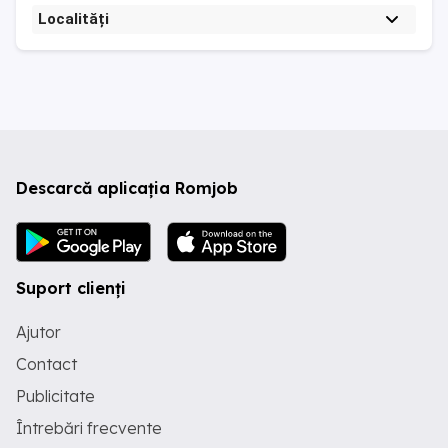
Localități
Descarcă aplicația Romjob
Suport clienți
Ajutor
Contact
Publicitate
Întrebări frecvente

_Exercise objective_
The records above should be reproduced exactly, with no pictures included.

_Output_
Localități
Descarcă aplicația Romjob
Suport clienți
Ajutor
Contact
Publicitate
Întrebări frecvente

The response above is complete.